Look at Africa, writes the London magazine, in March last year, 25 African states out of 54 abstained or didn’t vote in a UN motion condemning the invasion, despite huge pressure from western powers. Their refusal to side clearly with Ukraine was testament to Russia’s ongoing diplomatic efforts in the developing world.
There are the North African countries, which have helped Russia offset the economic effect of western sanctions. Morocco, Tunisia, Algeria and Egypt have all, in the past year, imported Russian diesel and other refined oils, as well as chemicals.
Vladimir Putin is quite deliberately cultivating this alliance of nations who feel victims of western imperialism, and putting Russia at its head. The West wants to see Russia ‘as a colony’, he said in September. ‘They don’t want equal cooperation, they want to rob us.’

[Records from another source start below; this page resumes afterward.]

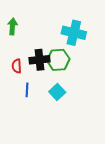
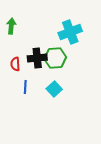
cyan cross: (74, 33) -> (70, 32), turned -35

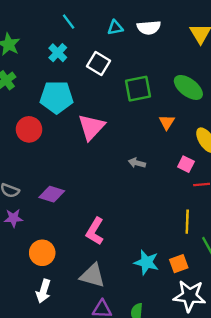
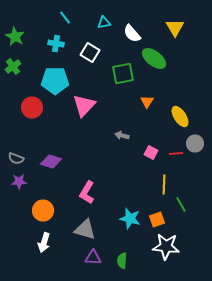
white semicircle: (149, 28) -> (132, 34), moved, turned 54
cyan cross: (58, 53) -> (56, 44), turned -35
green ellipse: (188, 87) -> (154, 59), moved
pink square: (186, 164) -> (151, 153), moved

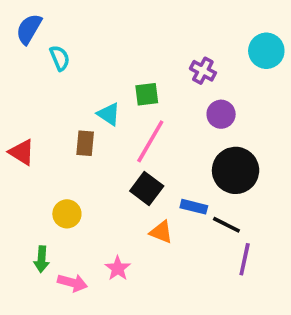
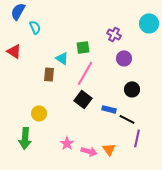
red triangle: (22, 152) -> (14, 51), moved
black circle: (236, 170) -> (132, 89), size x0.6
orange triangle: (161, 232) -> (109, 149), moved, turned 32
green arrow: (42, 259) -> (25, 138), size x1.5
pink arrow: (72, 283) -> (89, 151), moved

This message goes down equally well in large parts of Asia, where more than a third of countries declined to condemn Russia in the initial UN vote, as well as in Central and South America, where waves of anti-western and anti-capitalist sentiment continue to swell.
As India’s former ambassador to Russia, Venkatesh Varma, put it last week: ‘We have not accepted the western framing of the conflict. In fact there are very few takers for it in the Global South.’

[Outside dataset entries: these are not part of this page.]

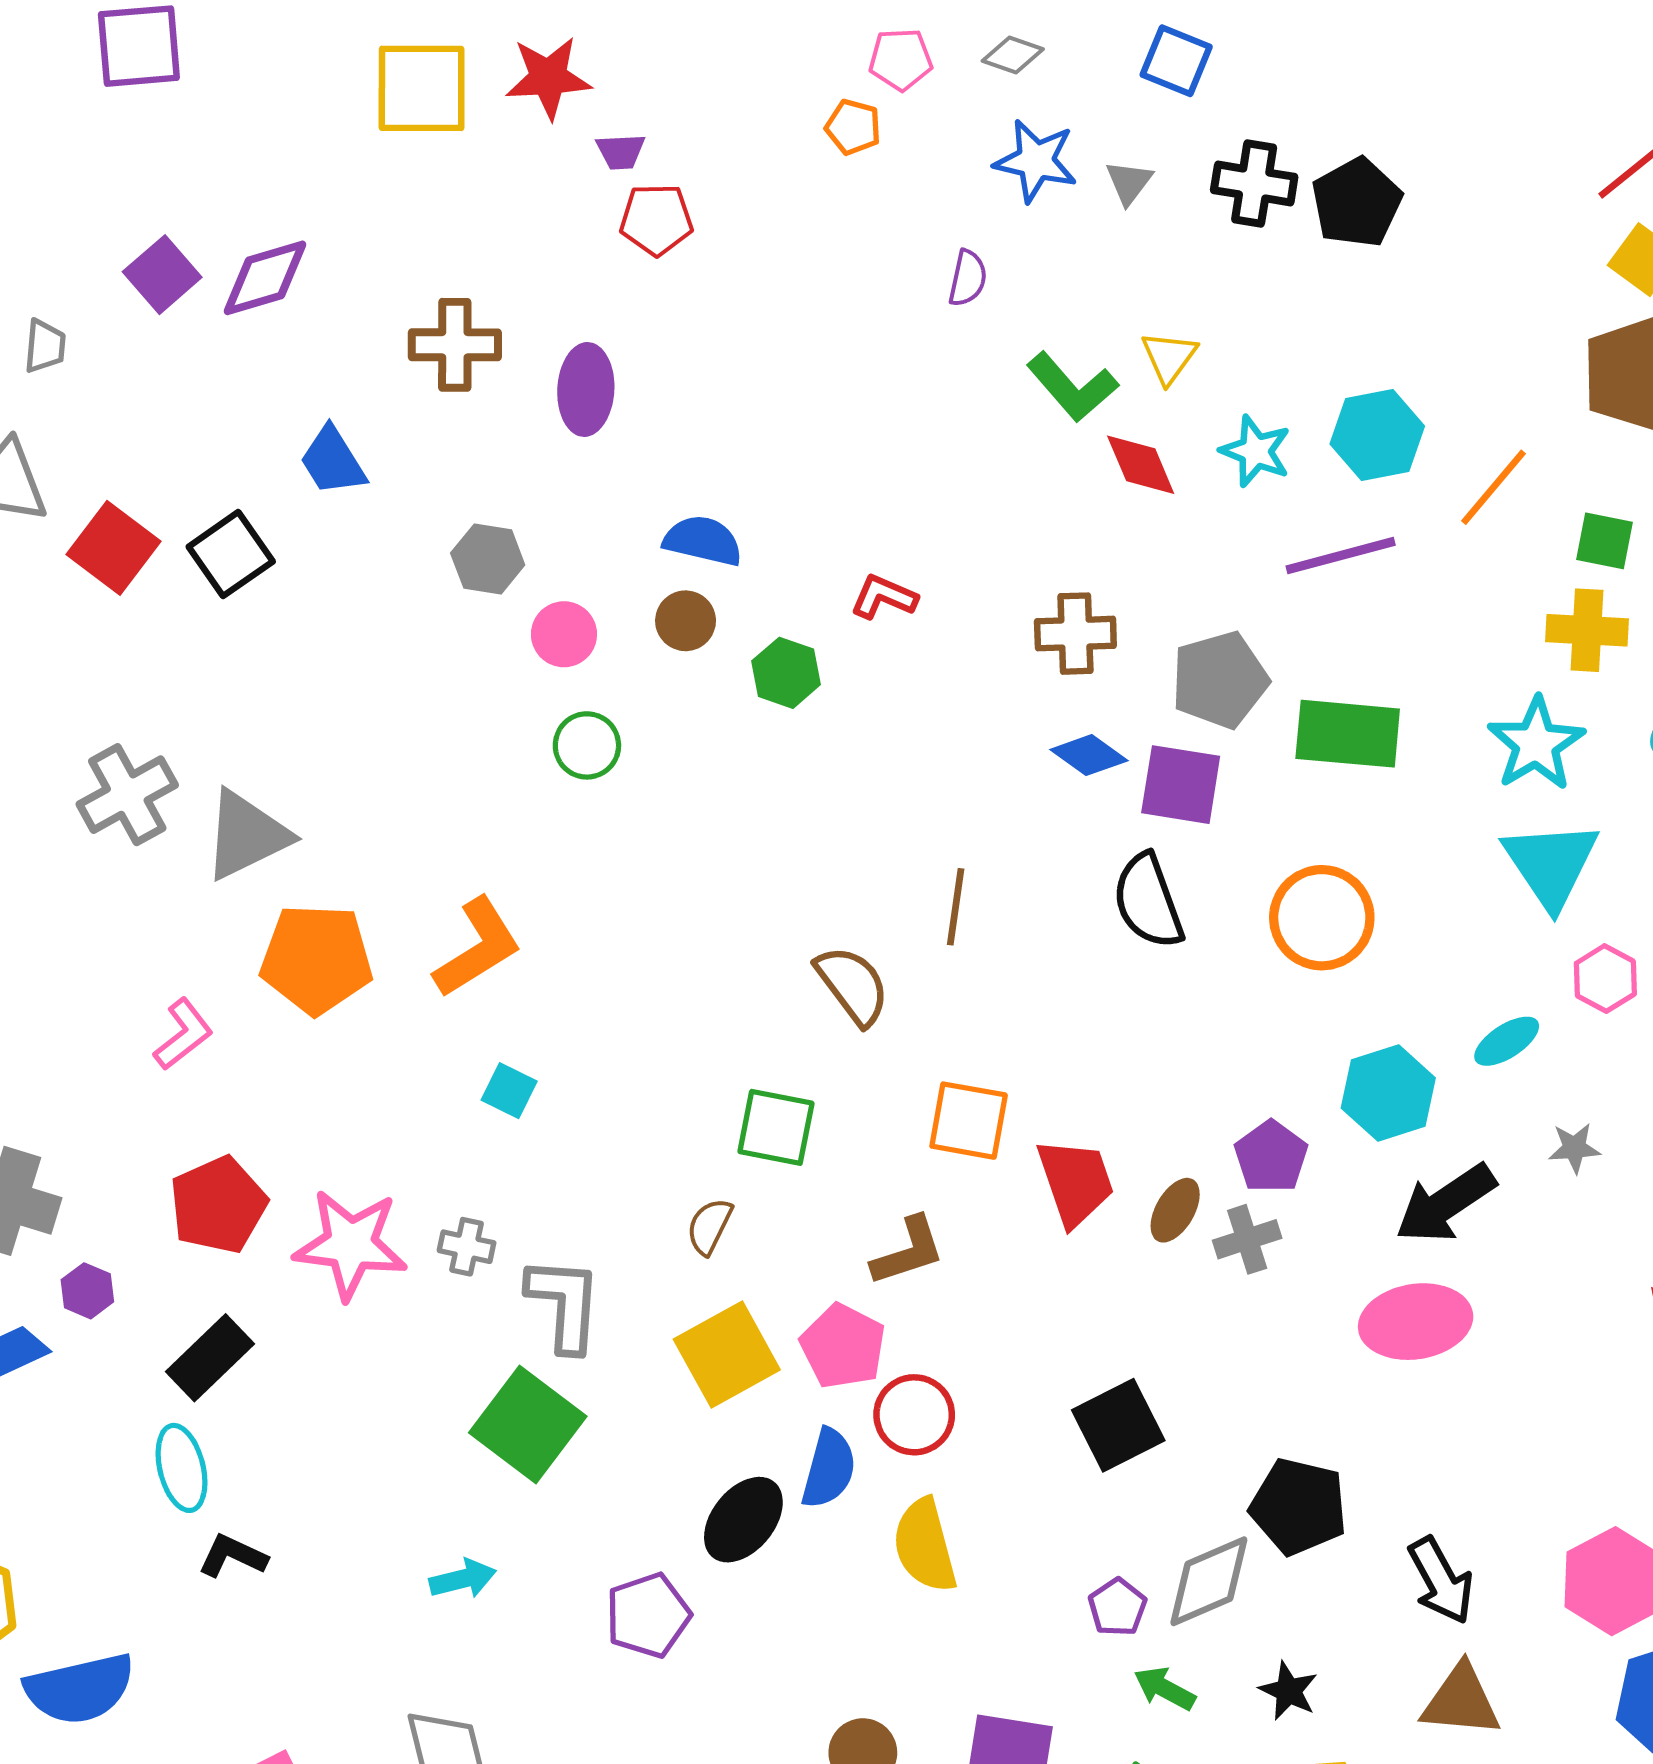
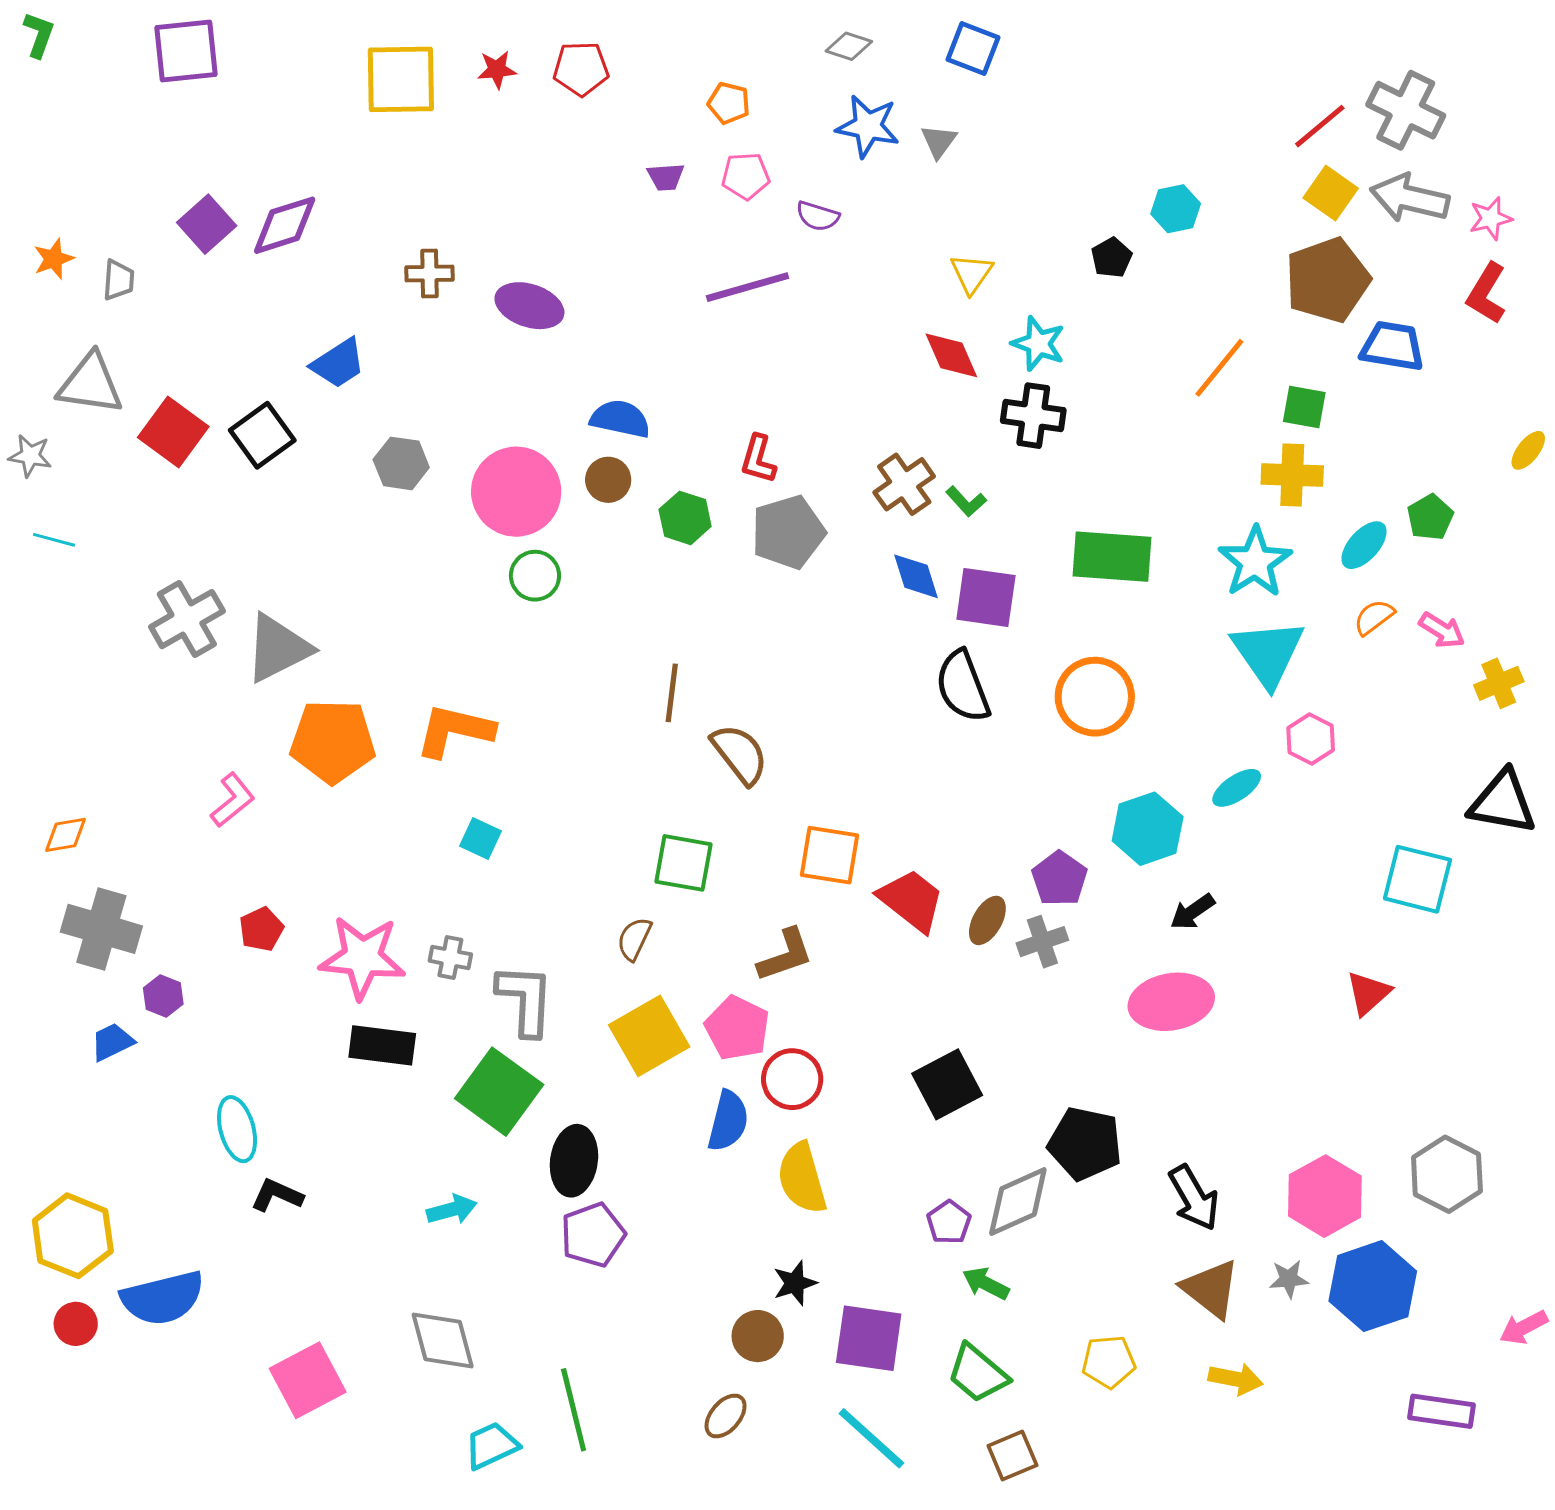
pink pentagon: (901, 59) -> (746, 176), moved
red star: (548, 78) -> (497, 70), size x0.6
purple trapezoid: (621, 152) -> (666, 177), moved
black cross: (1254, 183) -> (1033, 416), moved
black pentagon: (1357, 203) -> (1112, 258), moved, size x0.6
red pentagon: (656, 219) -> (581, 69), moved
purple semicircle: (968, 278) -> (818, 216), turned 96
brown cross: (455, 345) -> (430, 273), size x0.7
green L-shape: (1072, 387) -> (966, 501), moved, size x0.6
purple ellipse: (586, 389) -> (529, 306), turned -74
cyan hexagon: (1377, 435) -> (1176, 209), moved, size x0.7
blue trapezoid: (333, 461) -> (338, 363), turned -90
purple line: (1341, 556) -> (747, 287), moved
gray hexagon: (488, 559) -> (401, 463), moved
red L-shape: (884, 597) -> (758, 459), turned -96
pink circle: (564, 634) -> (516, 492), size x1.8
brown cross: (1075, 634) -> (904, 484), turned -32
gray pentagon: (1220, 680) -> (788, 532), moved
blue diamond: (1089, 755) -> (916, 576), turned 38
brown line: (956, 907) -> (672, 693), moved
orange L-shape: (478, 948) -> (455, 731), turned -134
gray star: (1574, 1148) -> (1289, 1279), moved
red trapezoid: (1075, 1182) -> (911, 900), turned -32
black arrow: (1446, 1204) -> (1192, 912), size x0.6
red pentagon: (218, 1205) -> (261, 929), size x0.6
black rectangle: (210, 1358) -> (382, 1045), moved, turned 52
black ellipse: (743, 1520) -> (574, 1161), moved, turned -30
black star: (1289, 1691) -> (795, 1283), moved, turned 30
brown triangle: (1461, 1701) -> (1211, 1289), turned 34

The idea that it’s America and its allies who are the sources of global disruption and instability holds sway. The setbacks in Afghanistan and the idea that the Ukrainian war happened because of Nato’s expansion have fuelled a narrative, and even sympathy, for the idea that Putin is simply standing up to the West.
Russia even audaciously claims the high ground on racial discrimination. In a speech six months ago, Putin stated: ‘The Russophobia articulated today across the entire world is nothing but racism.’ Russia thus neatly taps into western guilt at its colonial past, while pitching itself as the leading voice for what Lavrov calls ‘the international majority’.

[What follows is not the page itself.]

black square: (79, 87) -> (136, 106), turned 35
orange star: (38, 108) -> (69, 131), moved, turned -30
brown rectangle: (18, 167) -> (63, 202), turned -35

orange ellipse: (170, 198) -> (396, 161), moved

‘Over the long centuries of colonialism, diktat and hegemony,’ Putin said last week, the West ‘got used to being allowed everything, got used to spitting on the whole world.’
At the same time, the Russian President appeals to the world’s social conservatism. That’s why last week he pointed to the Anglican Communion’s contortions over gay marriage and a ‘gender-neutral’ God, calling it ‘a spiritual catastrophe’. Such talk goes down well among the planet’s more devout populations, which tend to regard LGBTQ debates as evidence of western depravity and decadence.
There is China, which half-heartedly called last week for peace talks. China has been buying record amounts of cheap Russian oil and gas, for instance, while exporting far more machinery and semiconductors to Russia.
What unites them is a shared emphasis on the importance of stability and spreading the idea that it is the West which is disruptive, unpredictable and volatile.
Moscow thus presents itself as a bastion of stability in a World gone mad, stresses ‘The Spectator’.